#### Records excerpted from a collection:
********

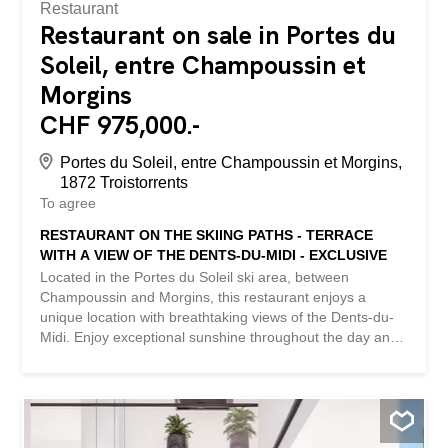
Restaurant
Restaurant on sale in Portes du
Soleil, entre Champoussin et
Morgins
CHF 975,000.-
Portes du Soleil, entre Champoussin et Morgins,
1872 Troistorrents
To agree
RESTAURANT ON THE SKIING PATHS - TERRACE
WITH A VIEW OF THE DENTS-DU-MIDI - EXCLUSIVE
Located in the Portes du Soleil ski area, between
Champoussin and Morgins, this restaurant enjoys a
unique location with breathtaking views of the Dents-du-
Midi. Enjoy exceptional sunshine throughout the day and
a large terrace perfect for outdoor dining with stunning
views. This idyllic location is ideal for ski enthusiasts, but
also for hiking and mountain biking enthusiasts. It offers
an unforgettable alpine experience in the heart of one of
Europe's largest ski resorts, both in winter and summer.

********

#### EXERCISE AIM:
Throughout the records above, find the lines in which the word "Morgins" appears and return them.

#### RESPONSE:
Morgins
Portes du Soleil, entre Champoussin et Morgins,
Champoussin and Morgins, this restaurant enjoys a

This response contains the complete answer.